The companies getting real value out of AI are not treating it as a way to do the existing work cheaper. They're treating it as a growth technology. PwC found that the top fifth of AI-using companies are two to three times more likely than everyone else to say AI helped them find opportunities they wouldn't have found otherwise, and nearly three times as likely to say it helped them rethink their business model.

Efficiency is a race to the bottom

For agencies specifically, this matters a lot. If your AI strategy is just compressing timelines and cutting headcount, you end up in the same place as every other shop doing the exact same thing, and the only thing left to compete on is price. The agencies that actually pull ahead are going to be the ones using AI to do work they couldn't do at their size before, not the ones using it to grind out the same deliverables cheaper.

There's a reason individual productivity hasn't translated into organizational value. At most companies, everyone has their own AI habits, their own way of prompting, their own workflows, and none of that connects to anything else. It gets worse from there. A lot of people aren't even using the tools the way leadership asked them to, and at some companies employees are quietly sabotaging the rollout on purpose. Getting from individual productivity to something that actually shows up on the company's income statement requires building systems, which is a different thing than handing everyone a subscription.

"AI has made every individual 10x more productive, but no company has become 10x more valuable as a result."

George Savolka, a16z

What it looks like in practice

The best example I've seen of what this actually looks like is what Ramp (corporate cards & spend management) has built internally. Something like 99% of their employees use AI every day, which is a number you basically never see. The way they set it up, every new hire gets a fully configured workspace on their first day with all of the company's tools and context already wired in, so the AI has something to work with from day one instead of starting from zero.

When someone on the team figures out a better workflow, that skill gets published back to the whole company. They have hundreds of shared skills now, and an internal marketplace that surfaces the right ones to the right people based on their role.

What's interesting about their approach is that they specifically decided not to simplify AI for non-technical users, which goes against most of the default advice right now. Their argument is that when you pair the full capability of the tools with AI's ability to help people work through problems in real time, most people can figure out how to do serious work with them. You don't have to dumb the tools down, because the AI itself becomes the teacher.
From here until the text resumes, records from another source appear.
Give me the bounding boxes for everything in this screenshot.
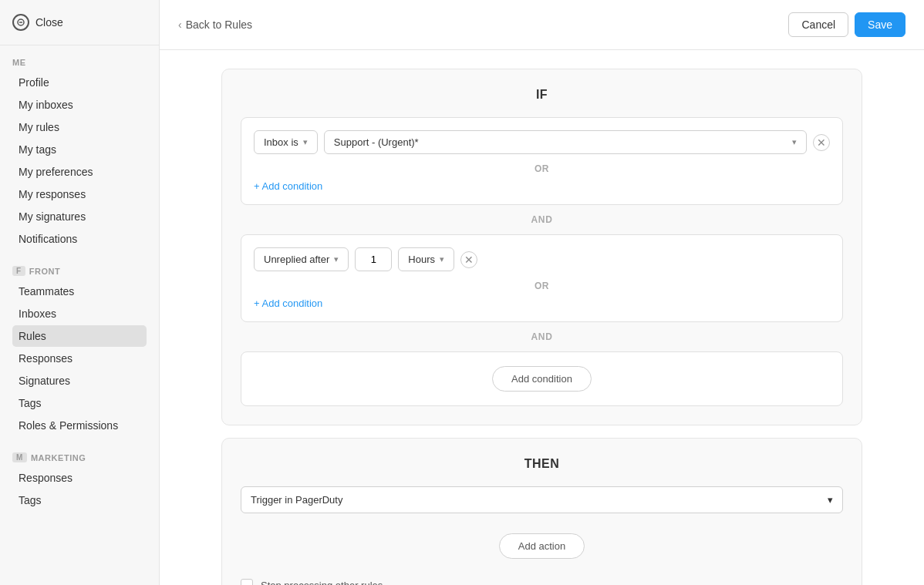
cancel-button[interactable]: Cancel xyxy=(788,12,848,37)
hours-dropdown[interactable]: Hours ▾ xyxy=(398,247,454,271)
add-action-box: Add action xyxy=(241,523,843,570)
close-label: Close xyxy=(35,16,63,29)
top-bar-actions: Cancel Save xyxy=(788,12,905,37)
stop-processing-label: Stop processing other rules xyxy=(261,580,383,586)
save-button[interactable]: Save xyxy=(855,12,905,37)
chevron-left-icon: ‹ xyxy=(178,18,182,31)
remove-condition-2-button[interactable]: ✕ xyxy=(460,251,477,268)
add-condition-2-link[interactable]: + Add condition xyxy=(254,298,830,309)
sidebar-item-profile[interactable]: Profile xyxy=(12,72,147,93)
remove-condition-1-button[interactable]: ✕ xyxy=(813,134,830,151)
action-row: Trigger in PagerDuty ▾ xyxy=(241,486,843,513)
chevron-down-icon: ▾ xyxy=(792,137,797,147)
chevron-down-icon: ▾ xyxy=(828,494,833,506)
main-content: ‹ Back to Rules Cancel Save IF Inbox is … xyxy=(160,0,924,585)
and-label-1: AND xyxy=(241,214,843,225)
front-section: F FRONT Teammates Inboxes Rules Response… xyxy=(0,254,159,440)
condition-group-1: Inbox is ▾ Support - (Urgent)* ▾ ✕ OR + … xyxy=(241,117,843,205)
sidebar-item-teammates[interactable]: Teammates xyxy=(12,281,147,302)
sidebar-item-signatures[interactable]: Signatures xyxy=(12,370,147,392)
sidebar-item-rules[interactable]: Rules xyxy=(12,325,147,347)
add-condition-box: Add condition xyxy=(241,351,843,406)
sidebar-item-my-tags[interactable]: My tags xyxy=(12,139,147,160)
close-icon xyxy=(12,14,29,31)
sidebar-item-my-signatures[interactable]: My signatures xyxy=(12,206,147,227)
sidebar-item-inboxes[interactable]: Inboxes xyxy=(12,303,147,324)
add-condition-button[interactable]: Add condition xyxy=(492,366,592,392)
action-dropdown[interactable]: Trigger in PagerDuty ▾ xyxy=(241,486,843,513)
sidebar: Close ME Profile My inboxes My rules My … xyxy=(0,0,160,585)
or-divider-1: OR xyxy=(254,163,830,174)
top-bar: ‹ Back to Rules Cancel Save xyxy=(160,0,924,50)
if-card: IF Inbox is ▾ Support - (Urgent)* ▾ ✕ xyxy=(221,69,862,425)
or-divider-2: OR xyxy=(254,281,830,291)
sidebar-item-roles-permissions[interactable]: Roles & Permissions xyxy=(12,415,147,436)
unreplied-number-input[interactable] xyxy=(355,247,392,271)
sidebar-item-my-rules[interactable]: My rules xyxy=(12,116,147,138)
content-area: IF Inbox is ▾ Support - (Urgent)* ▾ ✕ xyxy=(160,50,924,585)
condition-row-1: Inbox is ▾ Support - (Urgent)* ▾ ✕ xyxy=(254,130,830,154)
me-section: ME Profile My inboxes My rules My tags M… xyxy=(0,45,159,254)
chevron-down-icon: ▾ xyxy=(440,254,444,264)
chevron-down-icon: ▾ xyxy=(303,137,308,147)
then-title: THEN xyxy=(241,457,843,471)
sidebar-item-responses[interactable]: Responses xyxy=(12,348,147,369)
stop-processing-row: Stop processing other rules xyxy=(241,570,843,585)
sidebar-item-tags[interactable]: Tags xyxy=(12,392,147,414)
and-label-2: AND xyxy=(241,331,843,342)
inbox-is-dropdown[interactable]: Inbox is ▾ xyxy=(254,130,318,154)
if-title: IF xyxy=(241,88,843,102)
stop-processing-checkbox[interactable] xyxy=(241,579,253,585)
sidebar-item-marketing-responses[interactable]: Responses xyxy=(12,467,147,489)
add-condition-1-link[interactable]: + Add condition xyxy=(254,180,830,192)
chevron-down-icon: ▾ xyxy=(334,254,339,264)
me-section-label: ME xyxy=(12,58,147,67)
sidebar-item-marketing-tags[interactable]: Tags xyxy=(12,489,147,511)
unreplied-after-dropdown[interactable]: Unreplied after ▾ xyxy=(254,247,349,271)
back-to-rules-link[interactable]: ‹ Back to Rules xyxy=(178,18,252,31)
sidebar-item-my-preferences[interactable]: My preferences xyxy=(12,161,147,183)
inbox-value-dropdown[interactable]: Support - (Urgent)* ▾ xyxy=(324,130,807,154)
marketing-section-label: M MARKETING xyxy=(12,452,147,462)
sidebar-item-notifications[interactable]: Notifications xyxy=(12,228,147,250)
then-card: THEN Trigger in PagerDuty ▾ Add action S… xyxy=(221,438,862,585)
marketing-section: M MARKETING Responses Tags xyxy=(0,440,159,515)
add-action-button[interactable]: Add action xyxy=(499,533,585,559)
sidebar-item-my-inboxes[interactable]: My inboxes xyxy=(12,94,147,116)
close-icon: ✕ xyxy=(464,254,474,266)
close-button[interactable]: Close xyxy=(0,0,159,45)
sidebar-item-my-responses[interactable]: My responses xyxy=(12,183,147,205)
front-section-label: F FRONT xyxy=(12,266,147,276)
close-icon: ✕ xyxy=(817,136,826,149)
condition-row-2: Unreplied after ▾ Hours ▾ ✕ xyxy=(254,247,830,271)
condition-group-2: Unreplied after ▾ Hours ▾ ✕ OR + Add con… xyxy=(241,234,843,322)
What this means for agencies

You're not going to build what Ramp has built, and you don't need to. The principles scale down. Your job as an agency owner is to help the people on your team actually connect their tools together so the AI they're using has context about your clients and your projects, instead of making everyone start from a blank slate every time they open it. And when somebody on the team figures out a workflow that works well, that should become a company asset, not a piece of personal tradecraft living in one person's head.

The real shift is the one between using AI to do your existing work faster versus using it to do work that wasn't possible at your size before. Agencies that treat AI as an internal operating system, something that compounds as the team learns from each other, are going to end up in a completely different place than the ones still using it to shave a couple hours off the same timeline they were running last year.